Searching for Distributed Support Vector Regression information? Find all needed info by using official links provided below.
https://www.hindawi.com/journals/wcmc/2018/4349795/
Because the existing approaches for diagnosing sensor networks lead to low precision and high complexity, a new fault detection mechanism based on support vector regression and neighbor coordination is proposed in this work. According to the redundant information about meteorological elements collected by a multisensor, a fault prediction model is built using a support vector regression ...Cited by: 3
https://ieeexplore.ieee.org/document/4650875/
Abstract: This paper presents a distributed support vector regression (SV R) algorithm for sensor networks. The idea behind this algorithm is to make use of the structure similarity between sensor networks and SV Rs with 2D input data in order to implement SV R in a distributed way.

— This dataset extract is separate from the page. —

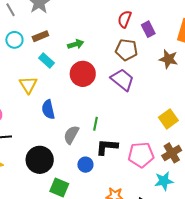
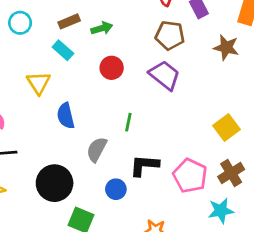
brown rectangle: (40, 36) -> (69, 21), moved
red circle: (83, 74) -> (112, 68), size x0.7
green line: (96, 124) -> (128, 122), moved
pink pentagon: (141, 155) -> (190, 176), turned 30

https://www.sciencedirect.com/science/article/pii/S0022169408002643
In the last two decades, with the development of software technology, many approaches affiliated to ‘black box’ techniques including NNM (nearest neighbor method), ANN (artificial neural network), and SVR (support vector regression) have been widely applied to flood prediction.Cited by: 194
https://www.researchgate.net/publication/223061932_River_stage_prediction_based_on_a_distributed_support_vector_regression
Wu et al. (2008) used a distributed support 113 vector regression for river stage prediction. Wang et al. (2009) developed and compared several AI 114 techniques include ANN, neural-based fuzzy ...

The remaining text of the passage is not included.